7. The Twilight Saga: Breaking Dawn -- Part 1: Bella Swan (Kristen Stewart)
Not only does Bella finally commit to Team Edward as bloodsucker and wife, but she gets knocked up on the honeymoon. Her maternal instincts awaken -- she's very pro-life for a future vampire -- which leads to a horrifying birthing scene that makes the audience yearn for an epidural.
6. J. Edgar: Anna Marie Hoover (Judi Dench)
The most intense scene in the movie is the intimate bedroom tête-à-tête between Leo DiCaprio's fussy future head of the FBI and Dench's iron-willed mother, who delivers a castrating cautionary tale about what happens to boys who become "daffodils." It's a gay cliché: domineering mother, closeted son.
5. Harry Potter and the Deathly Hallows -- Part 2: Molly Weasley (Julie Walters)
Mrs. Weasley, mother of Ron and all those gingers, can always be counted on to remind everyone to put on a sweater if they're out flying. As sweetly played by Walters, she's the plump, pleasing mother who bakes a mean Christmas pudding and doesn't judge when those darn kids bring Death Eaters down on the family home.
4. The Iron Lady: Margaret Thatcher (Meryl Streep)
Streep is America's best actress, but no one would accuse her Maggie of being mother of this or any year. She is brutally oblivious to her grown daughter's needs, treating her like a dull maidservant with a casual abusiveness -- while her son is off in South Africa and, not surprisingly, can't be bothered to return home for a visit with his waning Mum.
3. We Need to Talk About Kevin: Eva Khatchadourian (Tilda Swinton)
This postpartum depression turned arty horror film finds the rawly beautiful Swinton wondering if it's nature or nurture that she's ambivalent about her son -- who goes on to kill and kill again. Audiences exit the theater hotly debating whether or not she's partly to blame for her scary son's psychosis.
2. The Descendants: Elizabeth King (Patricia Hastie)
The mother in this family drama serves as a catalyst for the belated coming of age of George Clooney's "backup dad." While she has one brief flashback on water skis, she's a coma-mom for the remainder, wasting away under a siege of tubes and projected emotions. The impact of her absence has a gravitational pull in every frame of the movie.
1. Melancholia: Gaby (Charlotte Rampling)
Rampling's brutal mother of the bride stands up at her fragile daughter's wedding reception and stamps on the institution of marriage like it was a flaming bag of poo. It's less a toast than pouring kerosene on the bridal party's emotional sparks.
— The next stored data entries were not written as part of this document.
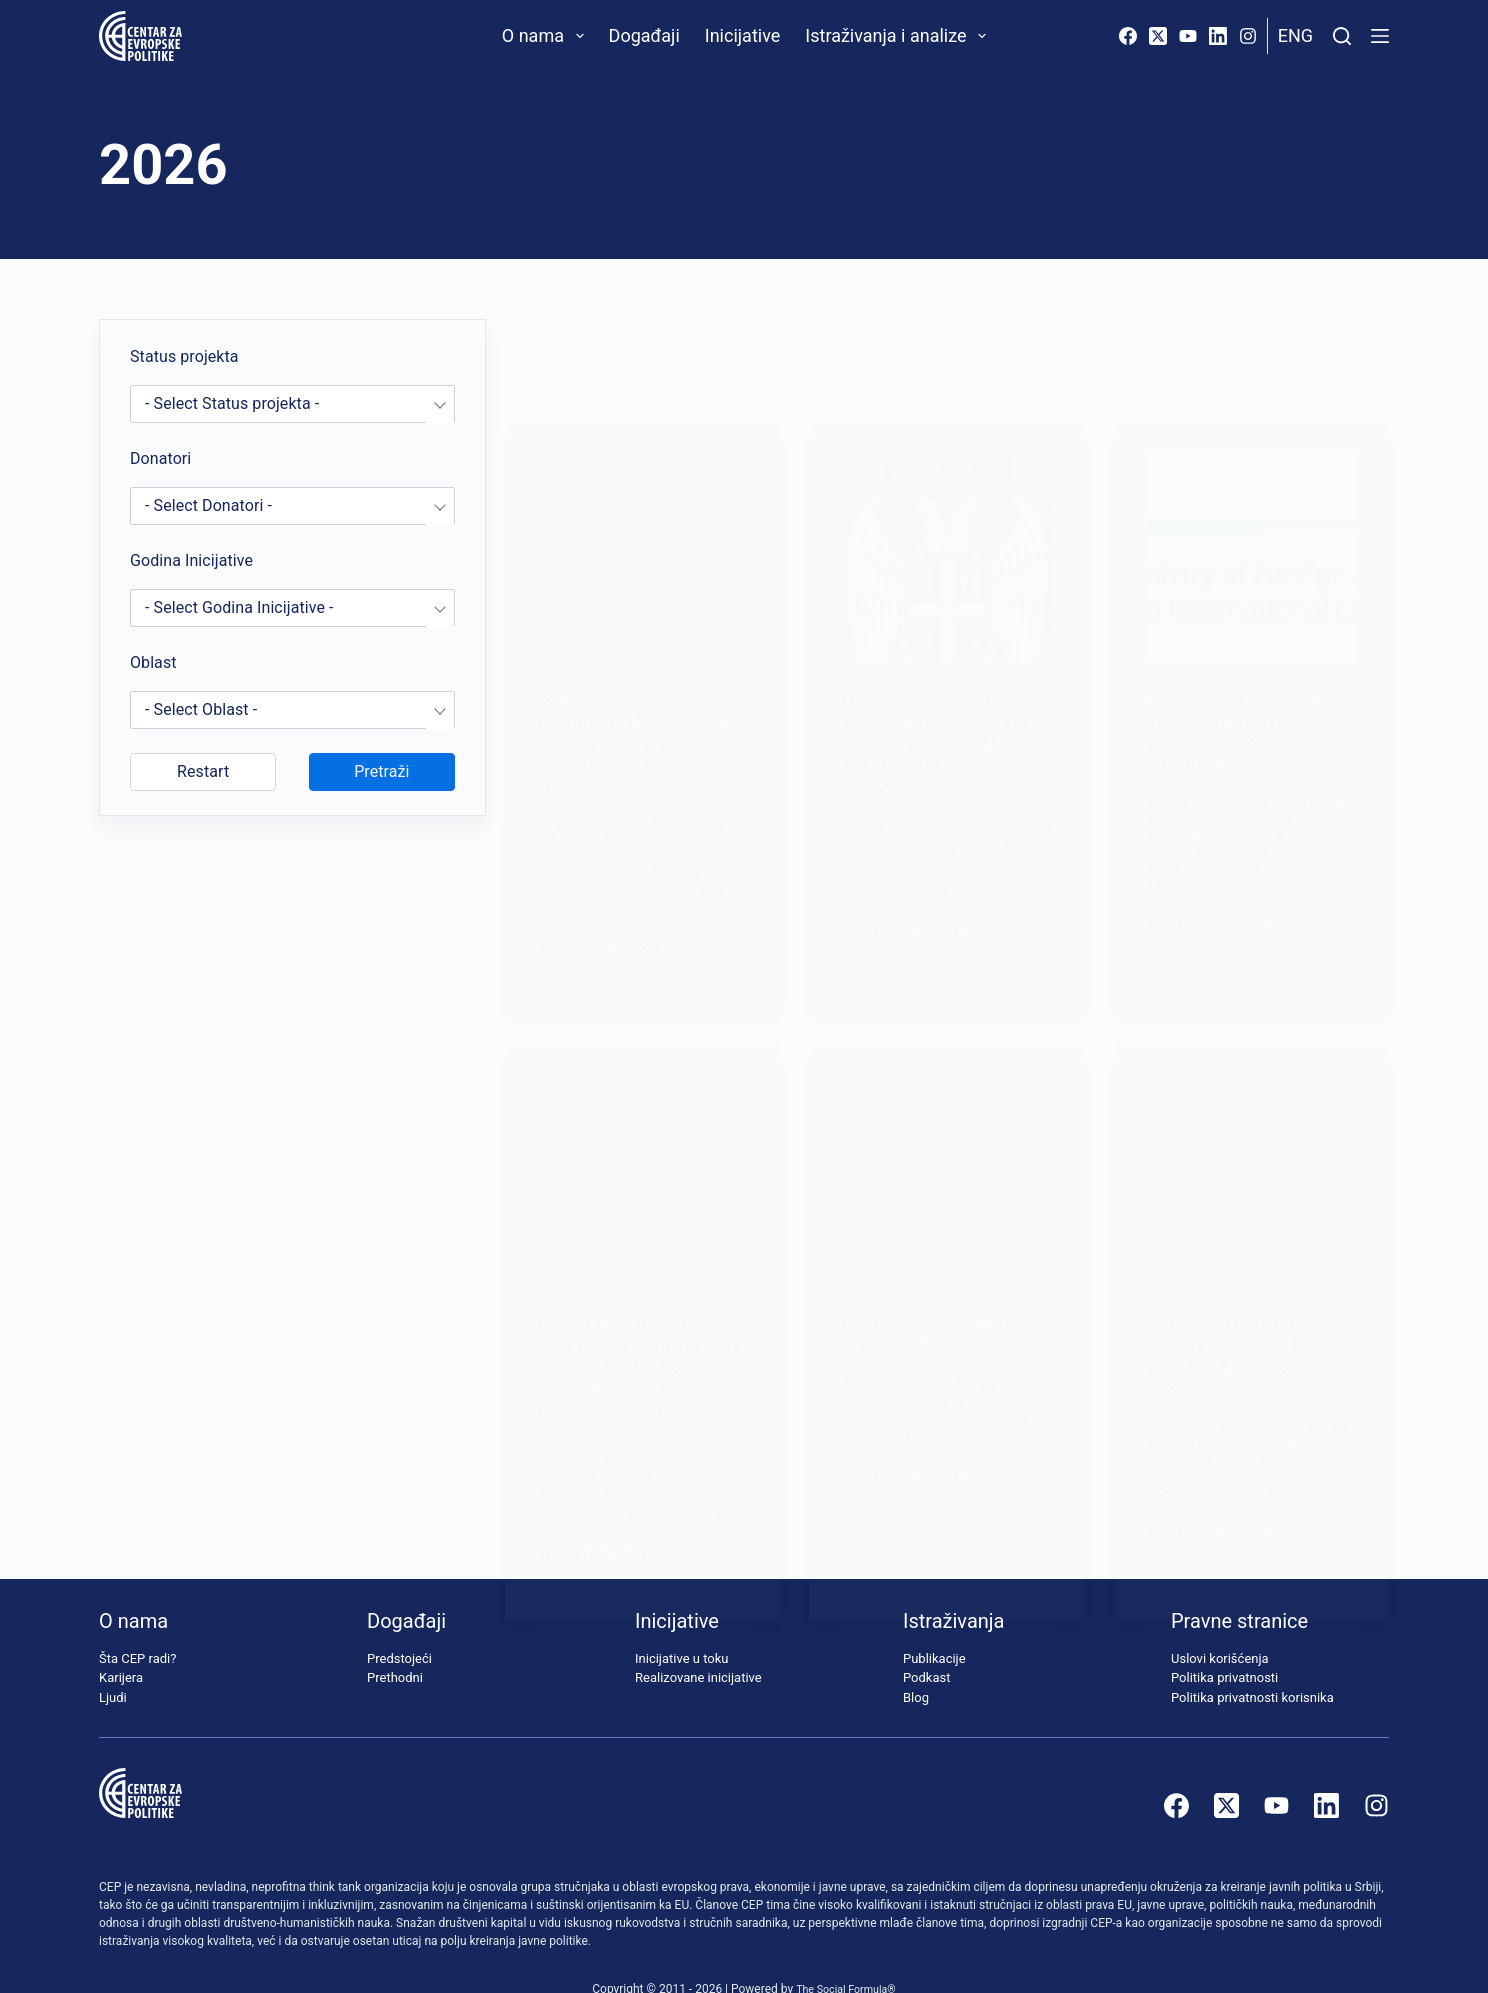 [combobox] (292, 404)
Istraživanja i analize (899, 36)
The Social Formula (841, 1954)
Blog (916, 1662)
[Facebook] (1128, 36)
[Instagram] (1248, 36)
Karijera (121, 1642)
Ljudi (113, 1662)
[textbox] (292, 404)
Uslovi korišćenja (1220, 1623)
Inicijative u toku (681, 1623)
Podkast (927, 1642)
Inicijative (743, 35)
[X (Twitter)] (1158, 36)
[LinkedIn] (1218, 36)
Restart (203, 771)
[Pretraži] (1342, 36)
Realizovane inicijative (698, 1642)
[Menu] (1380, 36)
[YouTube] (1188, 36)
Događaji (644, 35)
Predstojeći (399, 1623)
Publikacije (934, 1623)
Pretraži (381, 771)
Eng (1295, 35)
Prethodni (395, 1642)
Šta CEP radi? (137, 1623)
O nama (547, 36)
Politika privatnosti (1224, 1642)
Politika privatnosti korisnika (1252, 1662) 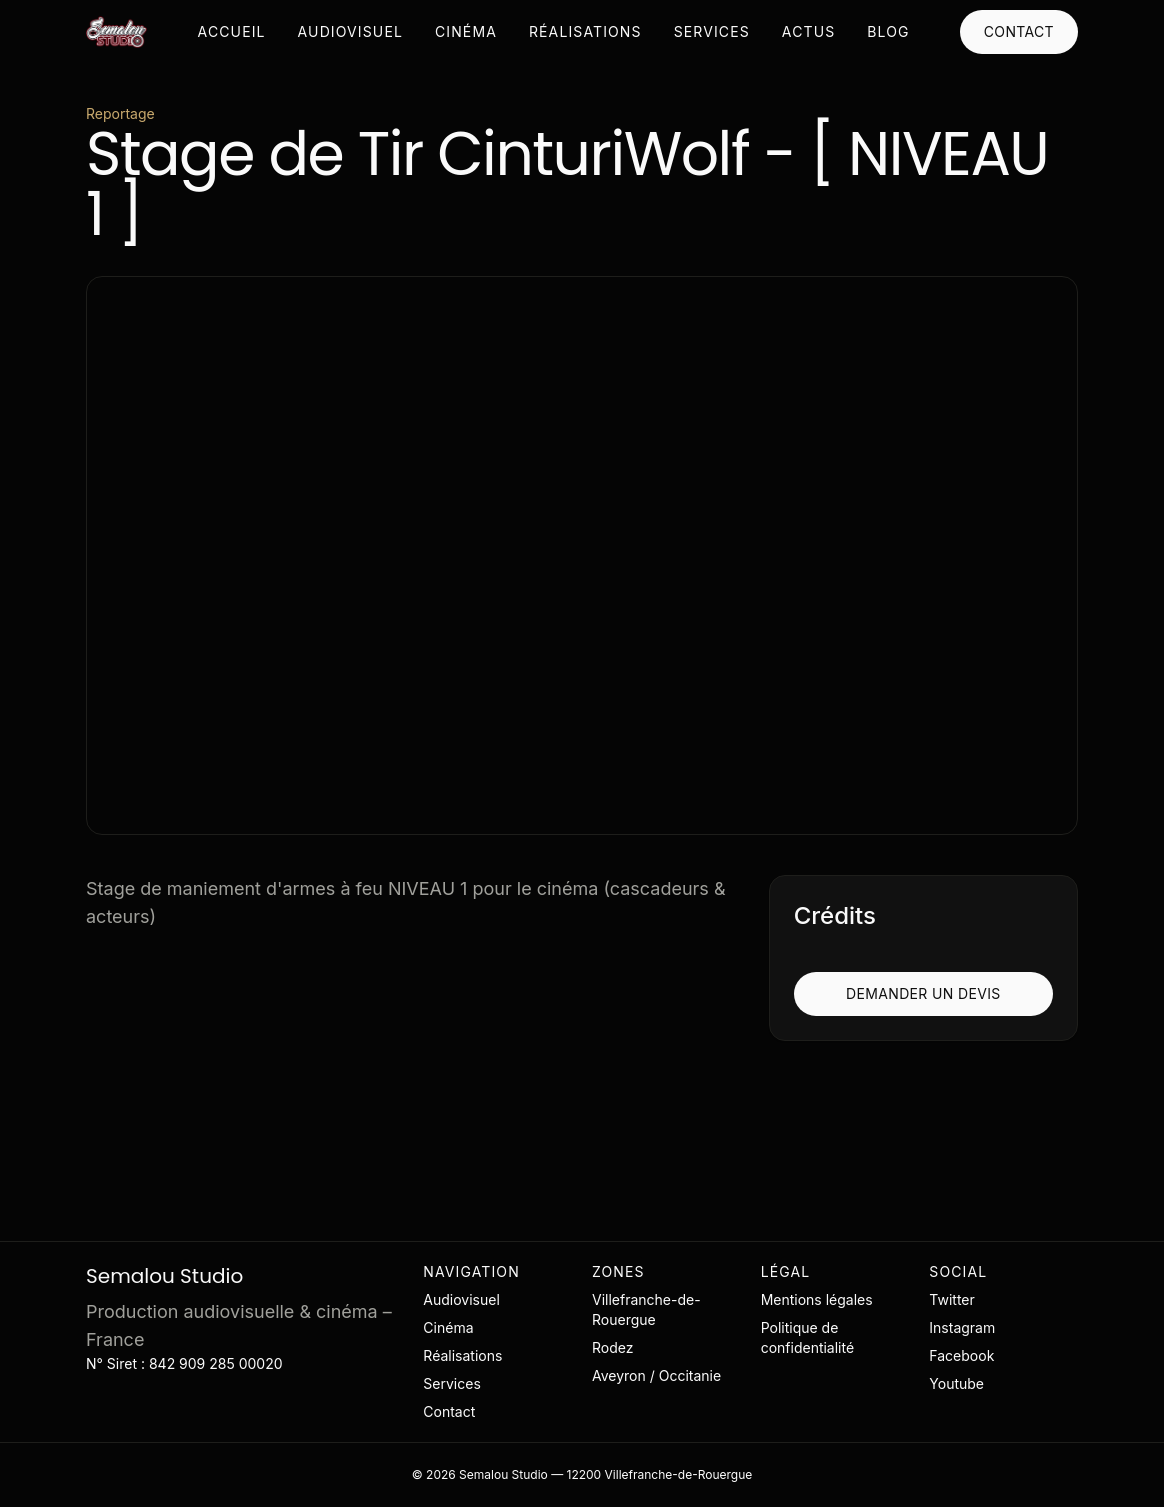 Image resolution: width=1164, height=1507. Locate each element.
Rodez (612, 1347)
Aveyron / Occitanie (656, 1375)
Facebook (961, 1355)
Honorable mentions: ethereal mom Mrs. O'Brien (Jessica Chastain) in The Tree of Life; divorced mom Kathryn Bolkovac (Rachel Weisz) in The Whistleblower; battling Manhattan moms Penelope Longstreet (Jodie Foster) and Nancy Cowan (Kate Winslet) in Carnage; separated Muslim mom Simin (Leila Hatami) in A Separation; and extraterrestrially probed breeder stay-at-home Mom (Joan Cusack) in Mars Needs Moms.